● WHAT IS NEEDED:
Line count for "Tillåt": say how many lines of the data contain it, with no other text.
BEGIN DATA RECORDS
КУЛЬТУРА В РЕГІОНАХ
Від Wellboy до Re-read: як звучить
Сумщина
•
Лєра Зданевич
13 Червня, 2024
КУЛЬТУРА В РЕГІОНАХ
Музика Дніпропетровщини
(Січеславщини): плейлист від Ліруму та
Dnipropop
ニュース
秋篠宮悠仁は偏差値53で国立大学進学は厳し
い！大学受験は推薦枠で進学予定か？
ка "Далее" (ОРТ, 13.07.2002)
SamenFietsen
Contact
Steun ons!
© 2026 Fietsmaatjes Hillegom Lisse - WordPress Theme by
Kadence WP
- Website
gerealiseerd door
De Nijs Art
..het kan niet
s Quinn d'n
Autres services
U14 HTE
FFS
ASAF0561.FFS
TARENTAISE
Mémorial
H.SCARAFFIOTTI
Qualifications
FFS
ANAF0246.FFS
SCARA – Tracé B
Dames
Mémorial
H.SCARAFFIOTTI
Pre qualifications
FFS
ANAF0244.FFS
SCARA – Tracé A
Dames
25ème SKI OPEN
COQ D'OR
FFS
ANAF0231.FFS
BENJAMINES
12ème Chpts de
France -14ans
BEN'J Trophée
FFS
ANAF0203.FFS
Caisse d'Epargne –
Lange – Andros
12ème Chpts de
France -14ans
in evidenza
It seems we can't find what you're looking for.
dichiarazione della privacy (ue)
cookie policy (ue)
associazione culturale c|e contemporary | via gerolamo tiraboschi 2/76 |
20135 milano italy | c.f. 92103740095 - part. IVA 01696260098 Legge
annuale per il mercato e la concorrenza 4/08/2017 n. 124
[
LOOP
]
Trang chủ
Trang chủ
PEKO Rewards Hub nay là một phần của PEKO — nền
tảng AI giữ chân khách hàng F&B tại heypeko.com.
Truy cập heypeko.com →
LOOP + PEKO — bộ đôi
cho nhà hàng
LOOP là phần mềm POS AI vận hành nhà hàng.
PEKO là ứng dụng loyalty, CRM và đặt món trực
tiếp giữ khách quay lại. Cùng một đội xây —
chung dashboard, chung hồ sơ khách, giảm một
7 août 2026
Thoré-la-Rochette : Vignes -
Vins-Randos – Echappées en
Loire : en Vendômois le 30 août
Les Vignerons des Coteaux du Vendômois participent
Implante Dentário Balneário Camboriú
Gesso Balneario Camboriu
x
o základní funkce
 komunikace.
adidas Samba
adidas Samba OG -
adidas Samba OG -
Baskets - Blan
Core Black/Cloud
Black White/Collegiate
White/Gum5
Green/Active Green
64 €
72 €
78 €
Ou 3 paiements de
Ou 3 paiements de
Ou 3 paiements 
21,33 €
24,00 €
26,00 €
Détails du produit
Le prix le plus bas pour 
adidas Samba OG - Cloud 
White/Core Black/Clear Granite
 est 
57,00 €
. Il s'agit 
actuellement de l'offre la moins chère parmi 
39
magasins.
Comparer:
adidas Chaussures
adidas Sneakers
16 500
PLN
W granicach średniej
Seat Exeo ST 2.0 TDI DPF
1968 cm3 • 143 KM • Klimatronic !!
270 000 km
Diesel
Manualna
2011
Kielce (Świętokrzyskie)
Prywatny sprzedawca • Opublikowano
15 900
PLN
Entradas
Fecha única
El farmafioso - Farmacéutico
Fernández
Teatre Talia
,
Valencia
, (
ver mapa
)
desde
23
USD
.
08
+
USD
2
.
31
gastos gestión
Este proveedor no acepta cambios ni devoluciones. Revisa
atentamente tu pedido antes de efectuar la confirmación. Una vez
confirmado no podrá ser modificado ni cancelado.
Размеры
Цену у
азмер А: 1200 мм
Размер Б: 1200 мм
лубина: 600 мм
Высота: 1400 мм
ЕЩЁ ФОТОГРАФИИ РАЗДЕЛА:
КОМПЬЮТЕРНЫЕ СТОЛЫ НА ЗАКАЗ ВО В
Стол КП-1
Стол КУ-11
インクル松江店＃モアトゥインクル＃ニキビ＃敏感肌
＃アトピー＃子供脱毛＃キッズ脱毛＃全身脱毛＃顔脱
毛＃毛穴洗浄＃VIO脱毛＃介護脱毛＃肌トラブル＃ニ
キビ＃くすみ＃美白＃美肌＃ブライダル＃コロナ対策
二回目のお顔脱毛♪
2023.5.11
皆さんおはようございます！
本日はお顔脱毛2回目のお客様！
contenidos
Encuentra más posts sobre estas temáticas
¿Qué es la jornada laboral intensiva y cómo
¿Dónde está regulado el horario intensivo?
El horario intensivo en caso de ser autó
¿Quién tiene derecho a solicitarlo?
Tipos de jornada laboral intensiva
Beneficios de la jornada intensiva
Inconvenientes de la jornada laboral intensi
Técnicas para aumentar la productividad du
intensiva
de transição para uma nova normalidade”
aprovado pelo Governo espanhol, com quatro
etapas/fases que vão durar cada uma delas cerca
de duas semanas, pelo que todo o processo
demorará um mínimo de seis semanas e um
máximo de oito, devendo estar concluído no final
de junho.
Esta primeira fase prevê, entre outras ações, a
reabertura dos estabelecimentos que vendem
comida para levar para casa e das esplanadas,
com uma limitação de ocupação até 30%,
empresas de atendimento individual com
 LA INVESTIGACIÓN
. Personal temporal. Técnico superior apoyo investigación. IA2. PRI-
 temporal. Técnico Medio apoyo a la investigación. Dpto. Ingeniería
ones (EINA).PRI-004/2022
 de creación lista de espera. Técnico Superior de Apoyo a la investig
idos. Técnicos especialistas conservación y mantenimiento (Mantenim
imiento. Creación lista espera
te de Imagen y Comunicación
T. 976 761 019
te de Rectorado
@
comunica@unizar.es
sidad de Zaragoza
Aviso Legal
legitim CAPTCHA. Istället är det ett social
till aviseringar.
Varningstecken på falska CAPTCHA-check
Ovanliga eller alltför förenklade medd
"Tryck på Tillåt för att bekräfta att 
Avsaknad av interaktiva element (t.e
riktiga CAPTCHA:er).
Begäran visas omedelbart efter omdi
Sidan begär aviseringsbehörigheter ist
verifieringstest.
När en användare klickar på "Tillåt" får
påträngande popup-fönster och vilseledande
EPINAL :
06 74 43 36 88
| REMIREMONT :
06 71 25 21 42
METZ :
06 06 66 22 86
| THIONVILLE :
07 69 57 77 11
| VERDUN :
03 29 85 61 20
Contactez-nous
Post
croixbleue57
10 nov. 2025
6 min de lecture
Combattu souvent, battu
END DATA RECORDS
● ANSWER TO THE EXERCISE:
2